Action item ::
The expected answer is a bare count of the lines in the data below that contain "Sounds".
■ ■ ■ ■ ■
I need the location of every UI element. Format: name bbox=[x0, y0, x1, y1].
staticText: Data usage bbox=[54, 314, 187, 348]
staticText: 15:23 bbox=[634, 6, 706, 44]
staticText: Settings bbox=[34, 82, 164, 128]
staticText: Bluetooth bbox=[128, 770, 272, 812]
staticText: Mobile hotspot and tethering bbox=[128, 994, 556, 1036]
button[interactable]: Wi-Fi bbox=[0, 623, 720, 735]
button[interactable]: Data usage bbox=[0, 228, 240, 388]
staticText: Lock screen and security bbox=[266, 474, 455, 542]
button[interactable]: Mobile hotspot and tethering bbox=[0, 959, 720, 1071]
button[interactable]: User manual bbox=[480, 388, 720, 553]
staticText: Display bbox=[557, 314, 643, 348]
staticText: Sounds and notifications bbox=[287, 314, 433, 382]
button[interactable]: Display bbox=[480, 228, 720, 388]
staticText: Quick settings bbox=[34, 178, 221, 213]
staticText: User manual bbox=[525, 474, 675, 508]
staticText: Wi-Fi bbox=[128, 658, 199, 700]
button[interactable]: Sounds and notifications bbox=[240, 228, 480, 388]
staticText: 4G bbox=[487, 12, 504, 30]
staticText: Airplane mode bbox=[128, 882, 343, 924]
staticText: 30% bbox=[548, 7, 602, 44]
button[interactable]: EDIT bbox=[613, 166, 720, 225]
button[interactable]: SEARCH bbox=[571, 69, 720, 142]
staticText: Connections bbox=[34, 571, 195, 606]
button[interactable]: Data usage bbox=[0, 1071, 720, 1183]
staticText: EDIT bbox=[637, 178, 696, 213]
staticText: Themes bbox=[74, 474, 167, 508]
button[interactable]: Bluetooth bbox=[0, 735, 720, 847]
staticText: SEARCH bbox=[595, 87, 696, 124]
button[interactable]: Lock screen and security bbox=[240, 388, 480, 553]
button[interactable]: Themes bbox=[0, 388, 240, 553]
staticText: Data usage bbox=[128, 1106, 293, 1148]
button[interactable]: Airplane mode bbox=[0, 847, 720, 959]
■ ■ ■ ■ ■
Response to this task ::
2